* [Your task] The records that follow should be copied out exactly, pictures excluded.

☆ ☆ ☆

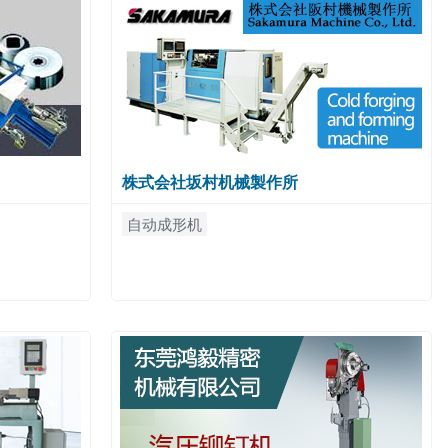
株式会社坂村机械製作所
自动成形机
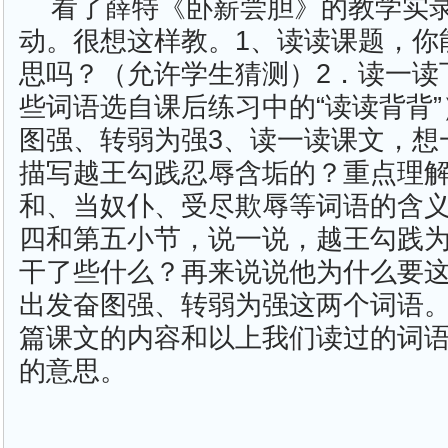
看了薛特《卧薪尝胆》的教学实
动。很想这样教。1、读读课题，你
思吗？（允许学生猜测）2．读一读
些词语选自课后练习中的“读读背背
图强、转弱为强3、读一读课文，想
描写越王勾践忍辱含垢的？重点理
和、当奴仆、受尽欺辱等词语的含义
四和第五小节，说一说，越王勾践
干了些什么？再来说说他为什么要
出发奋图强、转弱为强这两个词语。
篇课文的内容和以上我们读过的词
的意思。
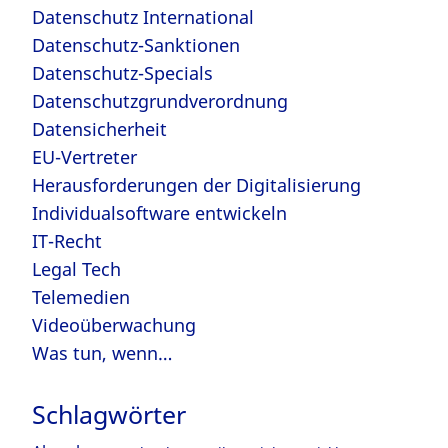
Datenschutz International
Datenschutz-Sanktionen
Datenschutz-Specials
Datenschutzgrundverordnung
Datensicherheit
EU-Vertreter
Herausforderungen der Digitalisierung
Individualsoftware entwickeln
IT-Recht
Legal Tech
Telemedien
Videoüberwachung
Was tun, wenn…
Schlagwörter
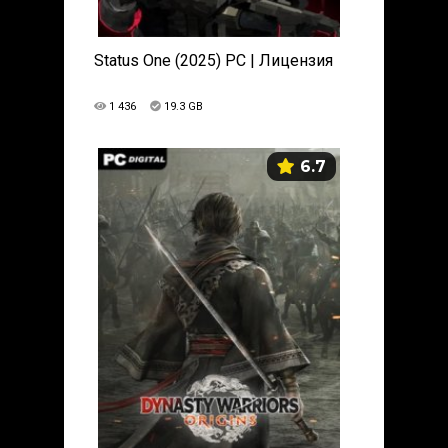
Status One (2025) PC | Лицензия
1 436
19.3 GB
6.7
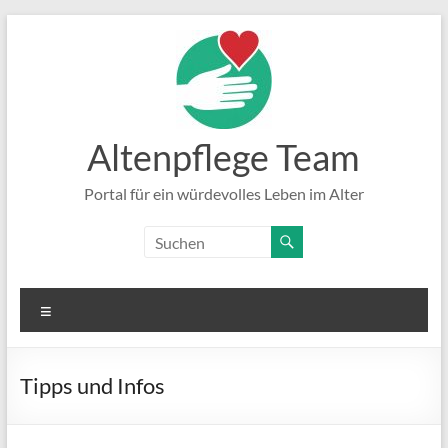
Zum
Inhalt
springen
Altenpflege Team
Portal für ein würdevolles Leben im Alter
Menü
Tipps und Infos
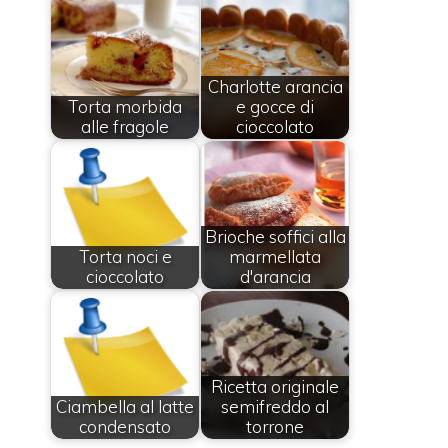
Charlotte arancia
Torta morbida
e gocce di
alle fragole
cioccolato
Brioche soffici alla
Torta noci e
marmellata
cioccolato
d'arancia
Ricetta originale
Ciambella al latte
semifreddo al
condensato
torrone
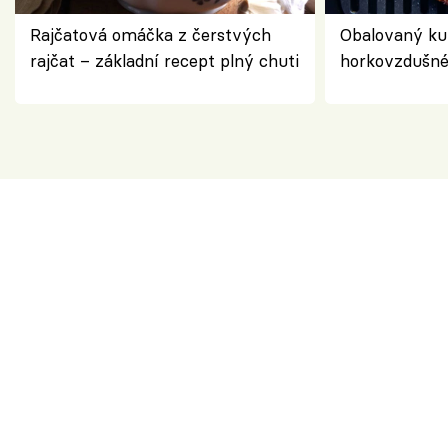
Rajčatová omáčka z čerstvých
Obalovaný kuř
rajčat – základní recept plný chuti
horkovzdušné 
novém pojetí
Olivera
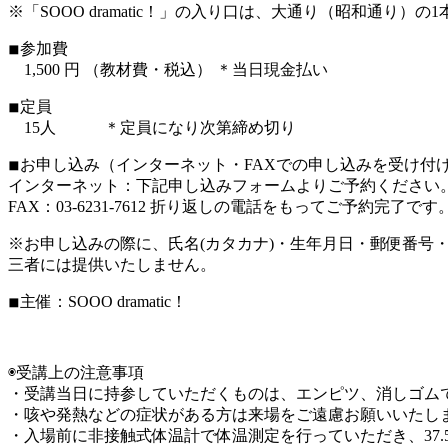
※「SOOO dramatic！」の入り口は、大通り（昭和通り）の
◾︎参加費
1,500 円 （教材費・税込） ＊当日現金払い
◾︎定員
15人 ＊定員になり次第締め切り
◾︎お申し込み（インターネット・FAXでの申し込みを受け付
インターネット：下記申し込みフォームよりご予約ください
FAX：03-6231-7612 折り返しの電話をもってご予約完了です
※お申し込みの際に、氏名(カタカナ)・生年月日・郵便番
三者には提供いたしません。
◾︎主催：SOOO dramatic！
◉受講上の注意事項
・受講当日に持参していただくものは、エンピツ、消しゴム
・咳や発熱などの症状がある方は来場をご遠慮お願いいたし
・入場前に非接触式体温計で体温測定を行っていただき、37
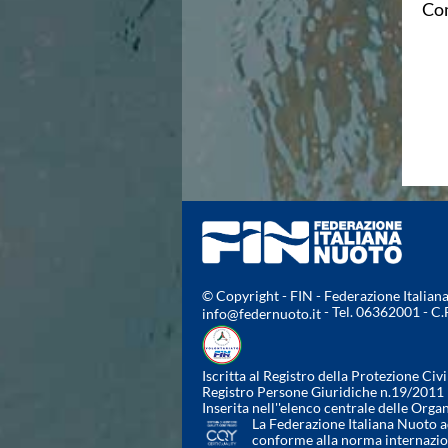
Com
Campionati Italiani
Circuito Supermaster
Calendario Nazionale Fondo
Norme e documenti
Risultati e Classifiche
Primati
Graduatorie
Analisi e Approfondimenti
News
Flash News
Formazione
SIT
Sezione Salvamento
GUG
© Copyright - FIN - Federazione Italia
- Tel. 06362001 - C
info@federnuoto.it
Composizione
Norme e documenti
Formazione
Iscritta al Registro della Protezione Civi
Sedi Regionali e Provinciali
Registro Persone Giuridiche n.19/2011
Designazioni Arbitrali
Inserita nell''elenco centrale delle Orga
La Federazione Italiana Nuoto ad
Scuole Nuoto
conforme alla norma internazi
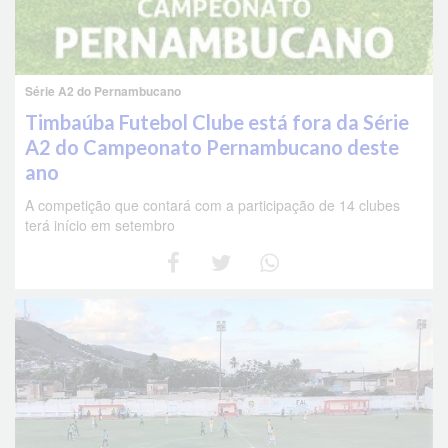
Série A2 do Pernambucano
Timbaúba Futebol Clube está fora da Série
A2 do Campeonato Pernambucano deste
ano
A competição que contará com a participação de 14 clubes
terá início em setembro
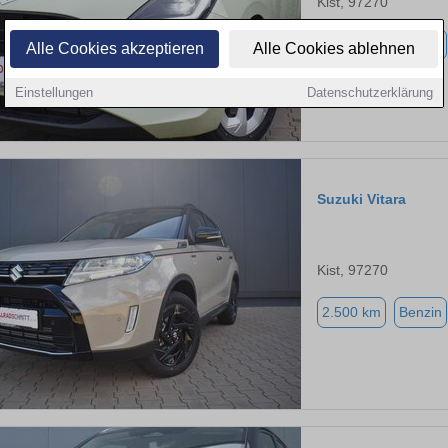
Kist, 97270
2.900 km
Benzin
Alle Cookies akzeptieren
Alle Cookies ablehnen
Einstellungen
Datenschutzerklärung
Suzuki Vitara
Kist, 97270
2.500 km
Benzin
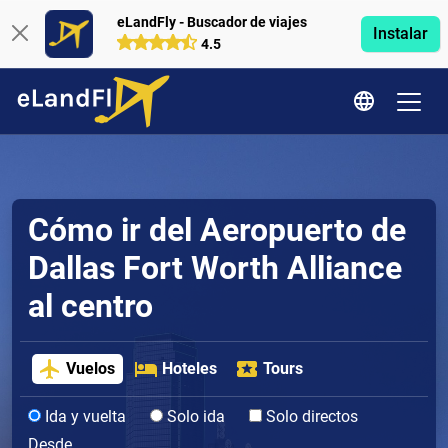
eLandFly - Buscador de viajes
Instalar
4.5
Cómo ir del Aeropuerto de
Dallas Fort Worth Alliance
al centro
Vuelos
Hoteles
Tours
Ida y vuelta
Solo ida
Solo directos
Desde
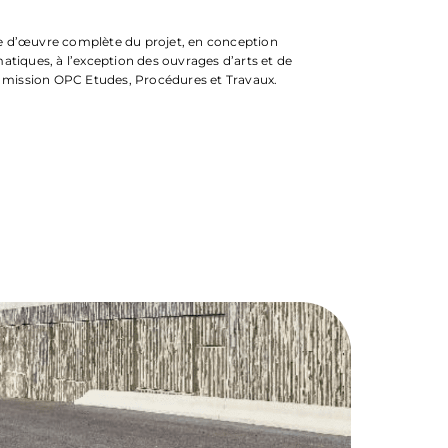
rise d’œuvre complète du projet, en conception
atiques, à l’exception des ouvrages d’arts et de
a mission OPC Etudes, Procédures et Travaux.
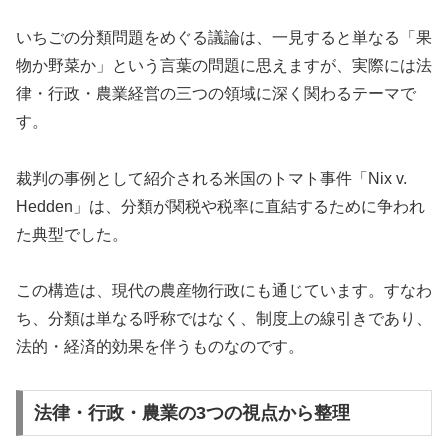
いちごの分類問題をめぐる議論は、一見すると単なる「果
物か野菜か」という言葉の問題に思えますが、実際には法
律・行政・農業経営の三つの領域に深く関わるテーマで
す。
裁判の事例として紹介される米国のトマト事件「Nix v.
Hedden」は、分類が関税や税率に直結するために争われ
た典型でした。
この構造は、現代の農産物行政にも通じています。すなわ
ち、分類は単なる呼称ではなく、制度上の線引きであり、
法的・経済的効果を伴うものなのです。
法律・行政・農業の3つの視点から整理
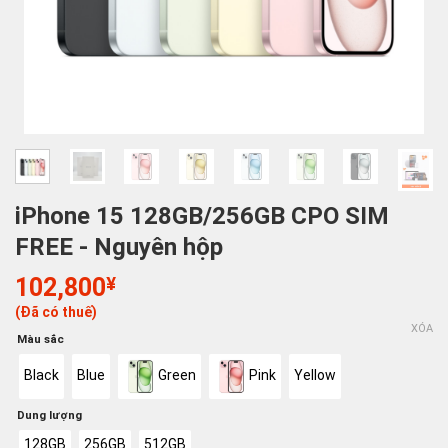
iPhone 15 128GB/256GB CPO SIM
FREE - Nguyên hộp
102,800
¥
(Đã có thuế)
XÓA
Màu sắc
Black
Blue
Green
Pink
Yellow
Dung lượng
128GB
256GB
512GB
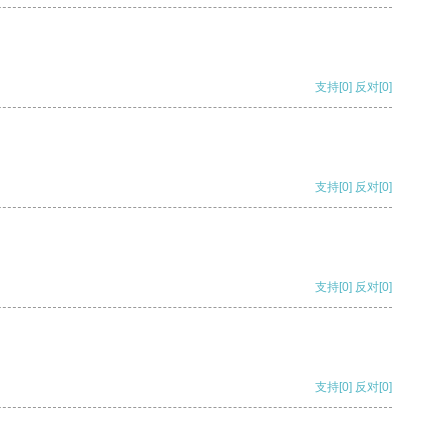
支持
[0]
反对
[0]
支持
[0]
反对
[0]
支持
[0]
反对
[0]
支持
[0]
反对
[0]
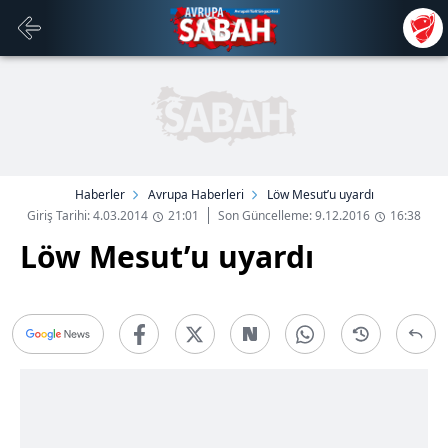
Haberler
Avrupa Haberleri
Löw Mesut’u uyardı
Giriş Tarihi: 4.03.2014
21:01
Son Güncelleme: 9.12.2016
16:38
Löw Mesut’u uyardı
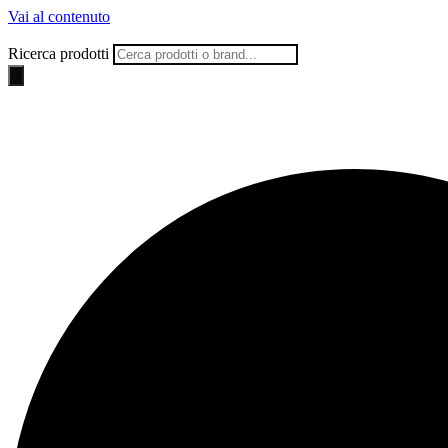
Vai al contenuto
Ricerca prodotti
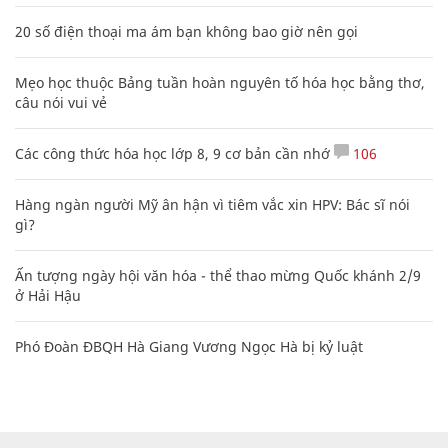
20 số điện thoại ma ám bạn không bao giờ nên gọi
Mẹo học thuộc Bảng tuần hoàn nguyên tố hóa học bằng thơ,
câu nói vui vẻ
Các công thức hóa học lớp 8, 9 cơ bản cần nhớ
106
Hàng ngàn người Mỹ ân hận vì tiêm vắc xin HPV: Bác sĩ nói
gì?
Ấn tượng ngày hội văn hóa - thể thao mừng Quốc khánh 2/9
ở Hải Hậu
Phó Đoàn ĐBQH Hà Giang Vương Ngọc Hà bị kỷ luật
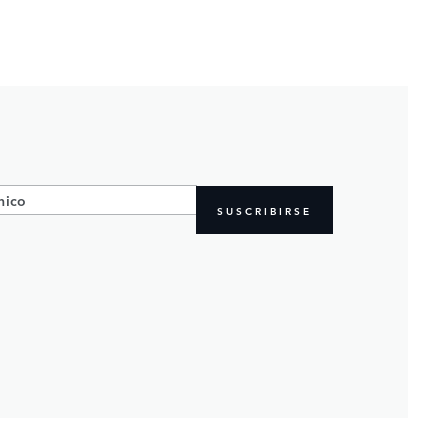
SUSCRIBIRSE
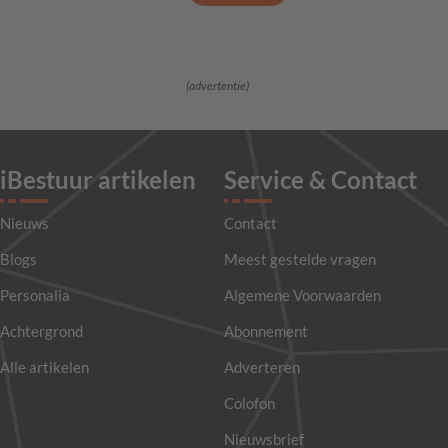
(advertentie)
iBestuur artikelen
Service & Contact
Nieuws
Contact
Blogs
Meest gestelde vragen
Personalia
Algemene Voorwaarden
Achtergrond
Abonnement
Alle artikelen
Adverteren
Colofon
Nieuwsbrief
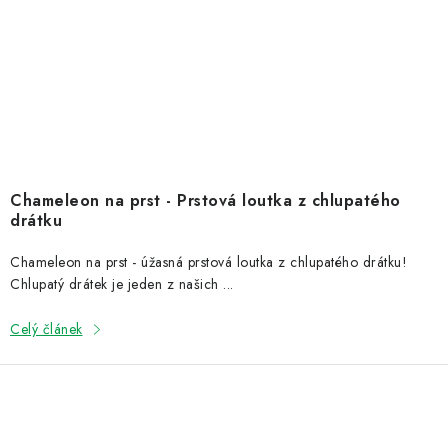
Chameleon na prst - Prstová loutka z chlupatého
drátku
Chameleon na prst - úžasná prstová loutka z chlupatého drátku!
Chlupatý drátek je jeden z našich ...
Celý článek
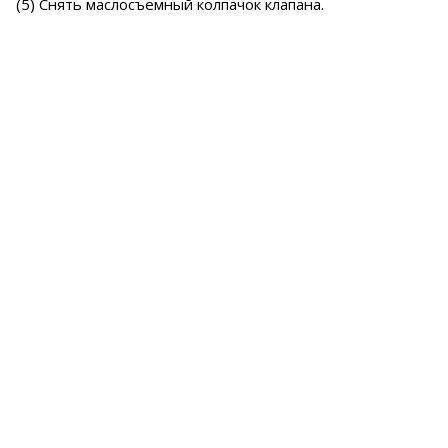
(5) Снять маслосъемный колпачок клапана.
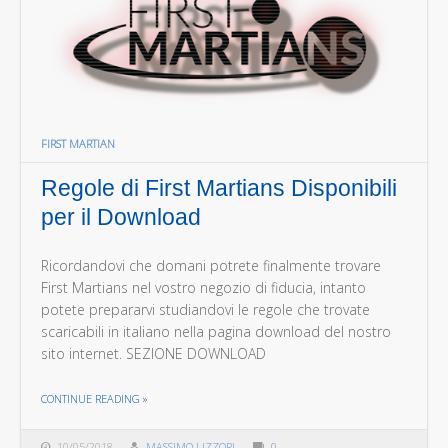
FIRST MARTIAN
Regole di First Martians Disponibili
per il Download
Ricordandovi che domani potrete finalmente trovare
First Martians nel vostro negozio di fiducia, intanto
potete prepararvi studiandovi le regole che trovate
scaricabili in italiano nella pagina download del nostro
sito internet. SEZIONE DOWNLOAD
THE "REGOLE DI FIRST MARTIANS DISPONIBILI PER IL DOWNLOAD"
CONTINUE READING
»
10/05/2018
MASSIMO LIZZORI
0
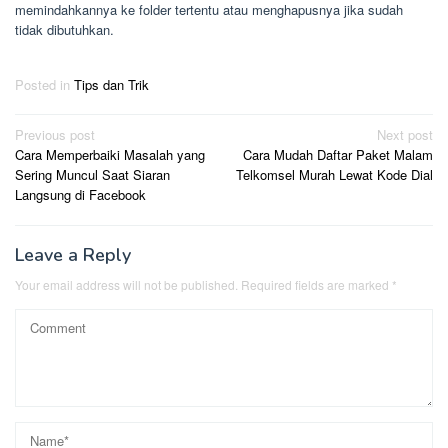
memindahkannya ke folder tertentu atau menghapusnya jika sudah
tidak dibutuhkan.
Posted in
Tips dan Trik
Post
Previous post
Next post
Cara Memperbaiki Masalah yang
Cara Mudah Daftar Paket Malam
navigation
Sering Muncul Saat Siaran
Telkomsel Murah Lewat Kode Dial
Langsung di Facebook
Leave a Reply
Your email address will not be published.
Required fields are marked
*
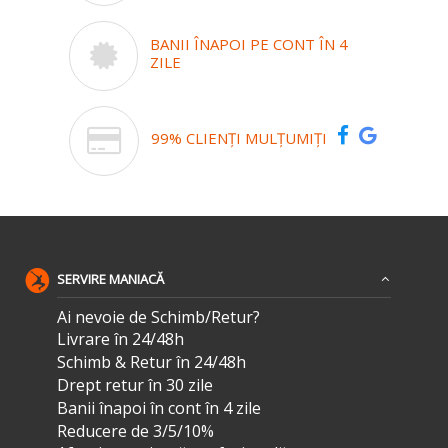
BANII ÎNAPOI PE CONT ÎN 4
ZILE
99% CLIENȚI MULȚUMIȚI
SERVIRE MANIACĂ
Ai nevoie de Schimb/Retur?
Livrare în 24/48h
Schimb & Retur în 24/48h
Drept retur în 30 zile
Banii înapoi în cont în 4 zile
Reducere de 3/5/10%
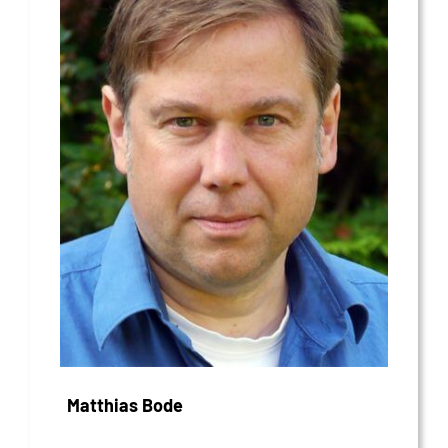
Matthias Bode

☆ ☆ ☆

* [Solution for this task]
株式会社坂村机械製作所
自动成形机
看了薛特《卧薪尝胆》的教学实
动。很想这样教。1、读读课题，你
思吗？（允许学生猜测）2．读一读
些词语选自课后练习中的“读读背背
图强、转弱为强3、读一读课文，想
描写越王勾践忍辱含垢的？重点理
和、当奴仆、受尽欺辱等词语的含义
四和第五小节，说一说，越王勾践
干了些什么？再来说说他为什么要
出发奋图强、转弱为强这两个词语。
篇课文的内容和以上我们读过的词
的意思。
Datenschutz International
Datenschutz-Sanktionen
Datenschutz-Specials
Datenschutzgrundverordnung
Datensicherheit
EU-Vertreter
Herausforderungen der Digitalisierung
Individualsoftware entwickeln
IT-Recht
Legal Tech
Telemedien
Videoüberwachung
Was tun, wenn…
Schlagwörter
Status One (2025) PC | Лицензия
1 436
19.3 GB
6.7
Zum
Inhalt
springen
Altenpflege Team
Portal für ein würdevolles Leben im Alter
Menü
Tipps und Infos
Charlotte arancia
Torta morbida
e gocce di
alle fragole
cioccolato
Brioche soffici alla
Torta noci e
marmellata
cioccolato
d'arancia
Ricetta originale
Ciambella al latte
semifreddo al
condensato
torrone
Rajčatová omáčka z čerstvých
Obalovaný kuř
rajčat – základní recept plný chuti
horkovzdušné 
novém pojetí
Olivera
※「SOOO dramatic！」の入り口は、大通り（昭和通り）の
◾︎参加費
1,500 円 （教材費・税込） ＊当日現金払い
◾︎定員
15人 ＊定員になり次第締め切り
◾︎お申し込み（インターネット・FAXでの申し込みを受け付
インターネット：下記申し込みフォームよりご予約ください
FAX：03-6231-7612 折り返しの電話をもってご予約完了です
※お申し込みの際に、氏名(カタカナ)・生年月日・郵便番
三者には提供いたしません。
◾︎主催：SOOO dramatic！
◉受講上の注意事項
・受講当日に持参していただくものは、エンピツ、消しゴム
・咳や発熱などの症状がある方は来場をご遠慮お願いいたし
・入場前に非接触式体温計で体温測定を行っていただき、37
Com
Campionati Italiani
Circuito Supermaster
Calendario Nazionale Fondo
Norme e documenti
Risultati e Classifiche
Primati
Graduatorie
Analisi e Approfondimenti
News
Flash News
Formazione
SIT
Sezione Salvamento
GUG
© Copyright - FIN - Federazione Italia
- Tel. 06362001 - C
info@federnuoto.it
Composizione
Norme e documenti
Formazione
Iscritta al Registro della Protezione Civi
Sedi Regionali e Provinciali
Registro Persone Giuridiche n.19/2011
Designazioni Arbitrali
Inserita nell''elenco centrale delle Orga
La Federazione Italiana Nuoto ad
Scuole Nuoto
conforme alla norma internazi
Série A2 do Pernambucano
Timbaúba Futebol Clube está fora da Série
A2 do Campeonato Pernambucano deste
ano
A competição que contará com a participação de 14 clubes
terá início em setembro
Kist, 97270
2.900 km
Benzin
Alle Cookies akzeptieren
Alle Cookies ablehnen
Einstellungen
Datenschutzerklärung
Suzuki Vitara
Kist, 97270
2.500 km
Benzin
eLandFly - Buscador de viajes
Instalar
4.5
Cómo ir del Aeropuerto de
Dallas Fort Worth Alliance
al centro
Vuelos
Hoteles
Tours
Ida y vuelta
Solo ida
Solo directos
Desde
rise d’œuvre complète du projet, en conception
atiques, à l’exception des ouvrages d’arts et de
a mission OPC Etudes, Procédures et Travaux.
いちごの分類問題をめぐる議論は、一見すると単なる「果
物か野菜か」という言葉の問題に思えますが、実際には法
律・行政・農業経営の三つの領域に深く関わるテーマで
す。
裁判の事例として紹介される米国のトマト事件「Nix v.
Hedden」は、分類が関税や税率に直結するために争われ
た典型でした。
この構造は、現代の農産物行政にも通じています。すなわ
ち、分類は単なる呼称ではなく、制度上の線引きであり、
法的・経済的効果を伴うものなのです。
法律・行政・農業の3つの視点から整理
iPhone 15 128GB/256GB CPO SIM
FREE - Nguyên hộp
102,800
¥
(Đã có thuế)
XÓA
Màu sắc
Black
Blue
Green
Pink
Yellow
Dung lượng
128GB
256GB
512GB
支持
[0]
反对
[0]
支持
[0]
反对
[0]
支持
[0]
反对
[0]
支持
[0]
反对
[0]
Haberler
Avrupa Haberleri
Löw Mesut’u uyardı
Giriş Tarihi: 4.03.2014
21:01
Son Güncelleme: 9.12.2016
16:38
Löw Mesut’u uyardı
Vai al contenuto
Ricerca prodotti
20 số điện thoại ma ám bạn không bao giờ nên gọi
Mẹo học thuộc Bảng tuần hoàn nguyên tố hóa học bằng thơ,
câu nói vui vẻ
Các công thức hóa học lớp 8, 9 cơ bản cần nhớ
106
Hàng ngàn người Mỹ ân hận vì tiêm vắc xin HPV: Bác sĩ nói
gì?
Ấn tượng ngày hội văn hóa - thể thao mừng Quốc khánh 2/9
ở Hải Hậu
Phó Đoàn ĐBQH Hà Giang Vương Ngọc Hà bị kỷ luật
SUSCRIBIRSE
(advertentie)
iBestuur artikelen
Service & Contact
Nieuws
Contact
Blogs
Meest gestelde vragen
Personalia
Algemene Voorwaarden
Achtergrond
Abonnement
Alle artikelen
Adverteren
Colofon
Nieuwsbrief
Chameleon na prst - Prstová loutka z chlupatého
drátku
Chameleon na prst - úžasná prstová loutka z chlupatého drátku!
Chlupatý drátek je jeden z našich ...
Celý článek
(5) Снять маслосъемный колпачок клапана.
FIRST MARTIAN
Regole di First Martians Disponibili
per il Download
Ricordandovi che domani potrete finalmente trovare
First Martians nel vostro negozio di fiducia, intanto
potete prepararvi studiandovi le regole che trovate
scaricabili in italiano nella pagina download del nostro
sito internet. SEZIONE DOWNLOAD
THE "REGOLE DI FIRST MARTIANS DISPONIBILI PER IL DOWNLOAD"
CONTINUE READING
»
10/05/2018
MASSIMO LIZZORI
0
memindahkannya ke folder tertentu atau menghapusnya jika sudah
tidak dibutuhkan.
Posted in
Tips dan Trik
Post
Previous post
Next post
Cara Memperbaiki Masalah yang
Cara Mudah Daftar Paket Malam
navigation
Sering Muncul Saat Siaran
Telkomsel Murah Lewat Kode Dial
Langsung di Facebook
Leave a Reply
Your email address will not be published.
Required fields are marked
*
BANII ÎNAPOI PE CONT ÎN 4
ZILE
99% CLIENȚI MULȚUMIȚI
SERVIRE MANIACĂ
Ai nevoie de Schimb/Retur?
Livrare în 24/48h
Schimb & Retur în 24/48h
Drept retur în 30 zile
Banii înapoi în cont în 4 zile
Reducere de 3/5/10%
Matthias Bode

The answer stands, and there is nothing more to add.